Results: The HIV prevalence in the DVT group who consented to HIV testing and who had no traditional risk factor for DVT development (22 patients) was 81% (95% CI 0.67 - 0.96). The HIV prevalence in a matched control group without symptomatic DVTs was found to be 4% (95% CI 0.039 – 0.041). All the DVT patients who consented to HIV testing were active, community integrated members of the society. The average CD4 cell count of the HIV positive patients with acute DVTs was 247 /mm3. Two of the HIV positive patients with DVTs were on ART (anti-retroviral therapy) and 4 were also diagnosed with pulmonary tuberculosis. Traditional DVT risk factors identified in the HIV infected DVT cohort other than tuberculosis were immobilisation and carcinoma.
Conclusion: A prothrombotic state is present in HIV infected individuals giving rise to an increased prevalence of thrombotic complications with potentially fatal consequences. The risk of DVTs in the general population is 0.10 % a year2 but the current and other studies indicate that the prevalence in HIV positive patients is significantly increased.
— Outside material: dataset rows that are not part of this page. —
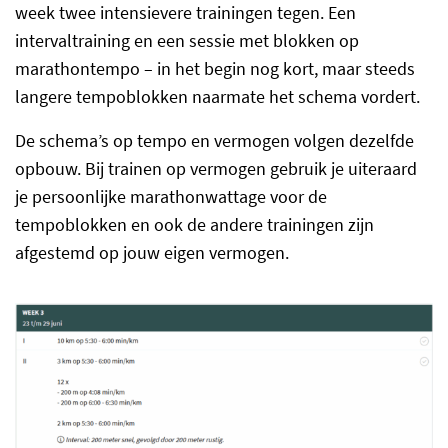
week twee intensievere trainingen tegen. Een
intervaltraining en een sessie met blokken op
marathontempo – in het begin nog kort, maar steeds
langere tempoblokken naarmate het schema vordert.
De schema’s op tempo en vermogen volgen dezelfde
opbouw. Bij trainen op vermogen gebruik je uiteraard
je persoonlijke marathonwattage voor de
tempoblokken en ook de andere trainingen zijn
afgestemd op jouw eigen vermogen.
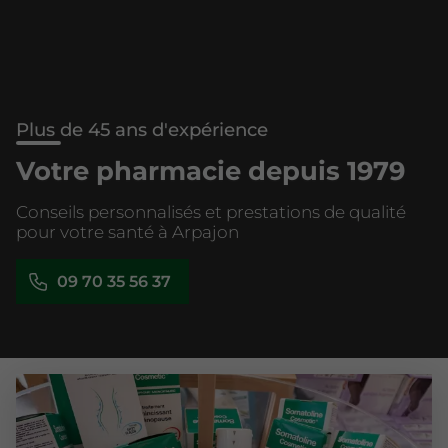
Plus de 45 ans d'expérience
Votre pharmacie depuis 1979
Conseils personnalisés et prestations de qualité
pour votre santé à Arpajon
09 70 35 56 37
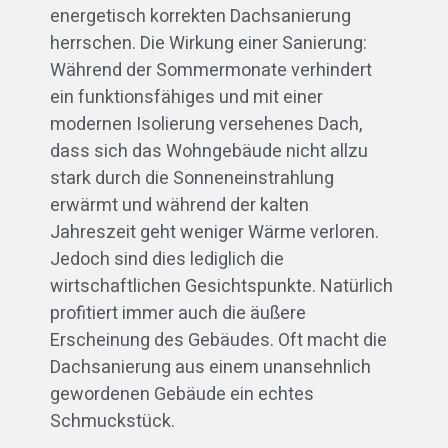
energetisch korrekten Dachsanierung
herrschen. Die Wirkung einer Sanierung:
Während der Sommermonate verhindert
ein funktionsfähiges und mit einer
modernen Isolierung versehenes Dach,
dass sich das Wohngebäude nicht allzu
stark durch die Sonneneinstrahlung
erwärmt und während der kalten
Jahreszeit geht weniger Wärme verloren.
Jedoch sind dies lediglich die
wirtschaftlichen Gesichtspunkte. Natürlich
profitiert immer auch die äußere
Erscheinung des Gebäudes. Oft macht die
Dachsanierung aus einem unansehnlich
gewordenen Gebäude ein echtes
Schmuckstück.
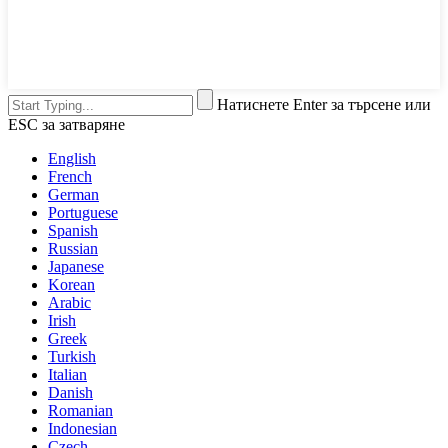
Натиснете Enter за търсене или
ESC за затваряне
English
French
German
Portuguese
Spanish
Russian
Japanese
Korean
Arabic
Irish
Greek
Turkish
Italian
Danish
Romanian
Indonesian
Czech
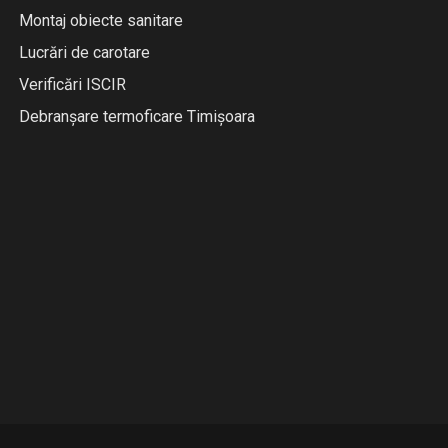
Montaj obiecte sanitare
Lucrări de carotare
Verificări ISCIR
Debranșare termoficare Timișoara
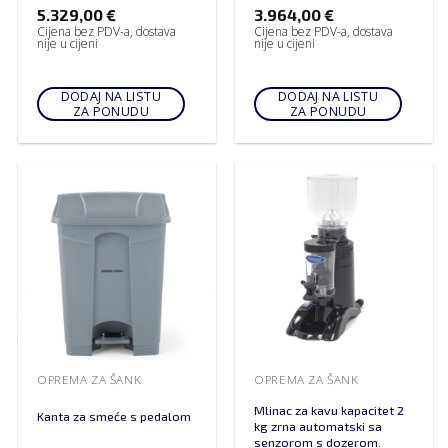
5.329,00
€
3.964,00
€
Cijena bez PDV-a, dostava
Cijena bez PDV-a, dostava
nije u cijeni
nije u cijeni
DODAJ NA LISTU
DODAJ NA LISTU
ZA PONUDU
ZA PONUDU
OPREMA ZA ŠANK
OPREMA ZA ŠANK
Mlinac za kavu kapacitet 2
Kanta za smeće s pedalom
kg zrna automatski sa
senzorom s dozerom.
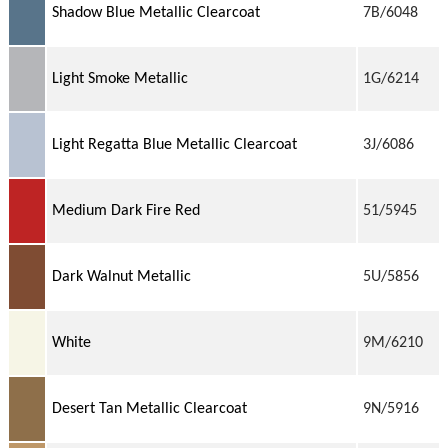
Shadow Blue Metallic Clearcoat
7B/6048
Light Smoke Metallic
1G/6214
Light Regatta Blue Metallic Clearcoat
3J/6086
Medium Dark Fire Red
51/5945
Dark Walnut Metallic
5U/5856
White
9M/6210
Desert Tan Metallic Clearcoat
9N/5916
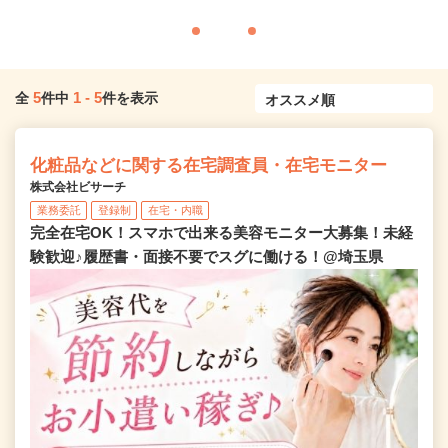
5
1
-
5
全
件中
件を表示
化粧品などに関する在宅調査員・在宅モニター
株式会社ビサーチ
業務委託
登録制
在宅・内職
完全在宅OK！スマホで出来る美容モニター大募集！未経
験歓迎♪履歴書・面接不要でスグに働ける！@埼玉県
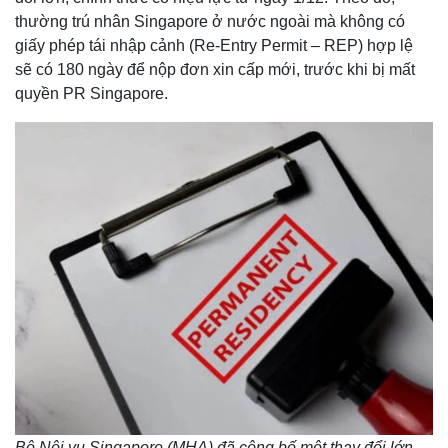
thường trú nhân Singapore ở nước ngoài mà không có
giấy phép tái nhập cảnh (Re-Entry Permit – REP) hợp lệ
sẽ có 180 ngày để nộp đơn xin cấp mới, trước khi bị mất
quyền PR Singapore.
Bộ Nội vụ Singapore (MHA) đã công bố một thay đổi lớn,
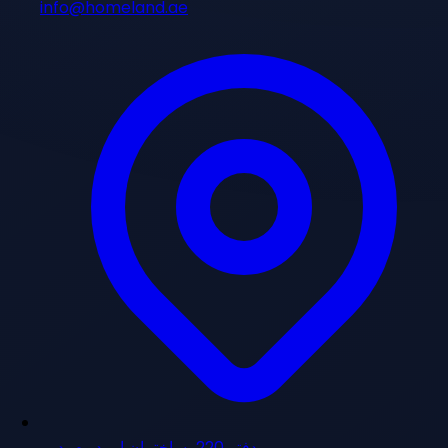
info@homeland.ae
دفتر 220، ساختمان ایریدیوم، دبی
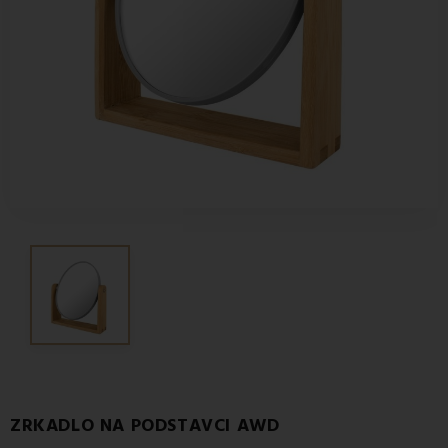
ZRKADLO NA PODSTAVCI AWD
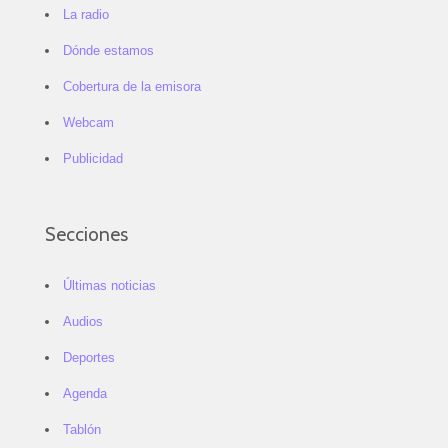
La radio
Dónde estamos
Cobertura de la emisora
Webcam
Publicidad
Secciones
Últimas noticias
Audios
Deportes
Agenda
Tablón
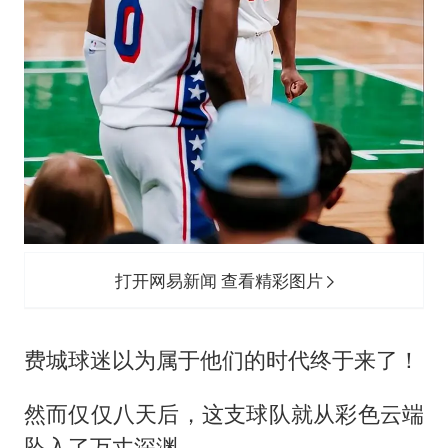
打开网易新闻 查看精彩图片
费城球迷以为属于他们的时代终于来了！
然而仅仅八天后，这支球队就从彩色云端
坠入了万丈深渊。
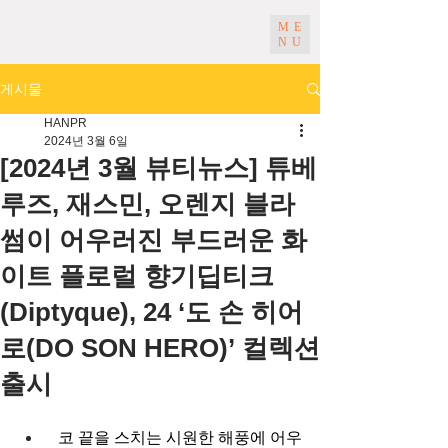
ME
NU
게시물
HANPR
2024년 3월 6일
[2024년 3월 뷰티뉴스] 튜베
루즈, 재스민, 오렌지 블라
썸이 어우러진 부드러운 화
이트 플로럴 향기딥티크
(Diptyque), 24 ‘도 손 히어
로(DO SON HERO)’ 컬렉션
출시
코 끝을 스치는 시원한 해풍에 어우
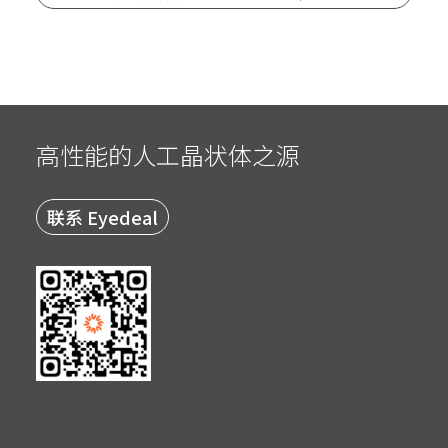
高性能的人工晶状体之源
联系 Eyedeal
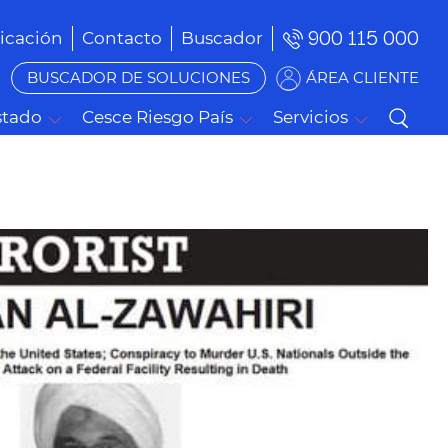
900 115 000
cación
Contacto
Buscador
BUSCADOR DE SOLUCIONES
ÁREA CLIENTE
stado
Cesce Riesgo País
Servicios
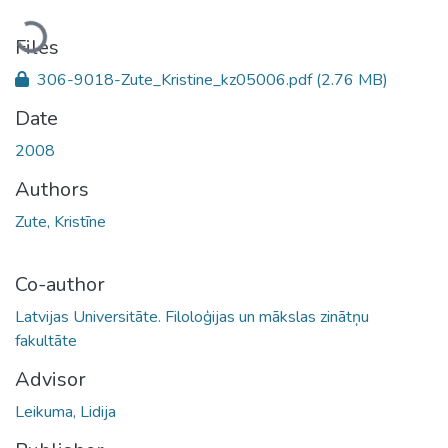
Loading...
Files
306-9018-Zute_Kristine_kz05006.pdf
(2.76 MB)
Date
2008
Authors
Zute, Kristīne
Co-author
Latvijas Universitāte. Filoloģijas un mākslas zinātņu
fakultāte
Advisor
Leikuma, Lidija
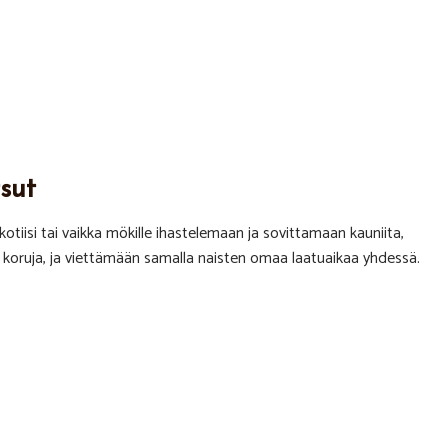
sut
otiisi tai vaikka mökille ihastelemaan ja sovittamaan kauniita,
ia koruja, ja viettämään samalla naisten omaa laatuaikaa yhdessä.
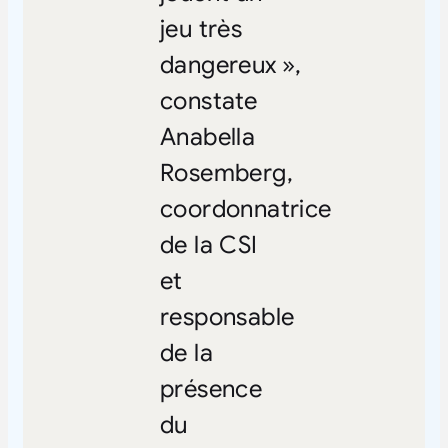
jeu très
dangereux »,
constate
Anabella
Rosemberg,
coordonnatrice
de la CSI
et
responsable
de la
présence
du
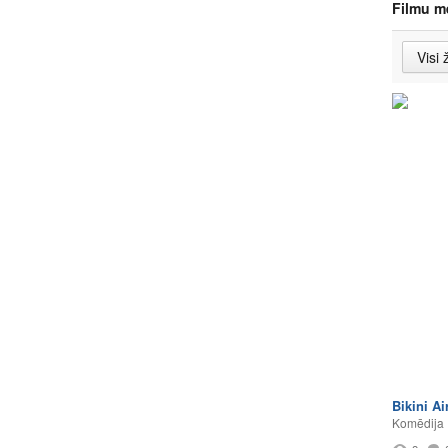
Filmu m
Bikini A
Komēdija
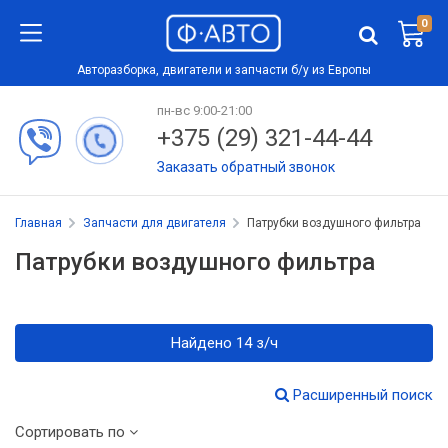
0
Авторазборка, двигатели и запчасти б/у из Европы
пн-вс 9:00-21:00
+375 (29) 321-44-44
Заказать обратный звонок
Главная
Запчасти для двигателя
Патрубки воздушного фильтра
Патрубки воздушного фильтра
Найдено 14 з/ч
Расширенный поиск
Сортировать по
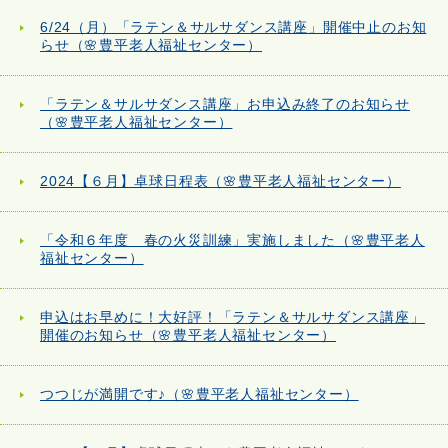
6/24（月）「ラテン＆サルサダンス講座」開催中止のお知
らせ（🌸豊平老人福祉センター）
「ラテン＆サルサダンス講座」お申込み終了のお知らせ
（🌸豊平老人福祉センター）
2024【６月】卓球日程表（🌸豊平老人福祉センター）
「令和６年度 春の火災訓練」実施しました（🌸豊平老人
福祉センター）
申込はお早めに！大好評！「ラテン＆サルサダンス講座」
開催のお知らせ（🌸豊平老人福祉センター）
つつじが満開です♪（🌸豊平老人福祉センター）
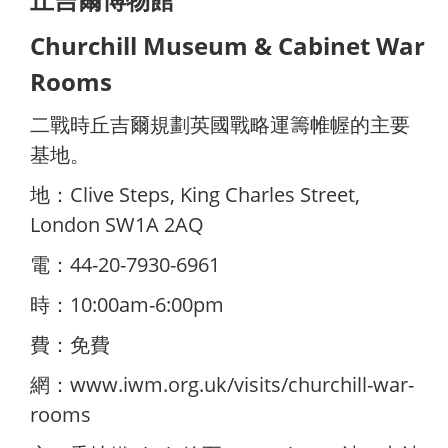
Churchill Museum & Cabinet War
Rooms
二戰時丘吉爾規劃英國戰略運籌帷幄的主要
基地。
地：Clive Steps, King Charles Street,
London SW1A 2AQ
電：44-20-7930-6961
時：10:00am-6:00pm
費：免費
網：
www.iwm.org.uk/visits/churchill-war-
rooms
From this thesis it is clear that there is no available evidence evaluating thromboprophylaxis specifically in HIV-infected individuals. The available thrombosis treatment guidelines lack recommendations in this growing sub-population. Important treatment decisions are therefore left to medical attendants without clear guidelines. HIV infection in the ARV era is a chronic disease with a clearly prothrombotic tendency. Future studies and guidelines should further define the thrombotic risk in the HIV infected population and direct treatment and prophylaxis.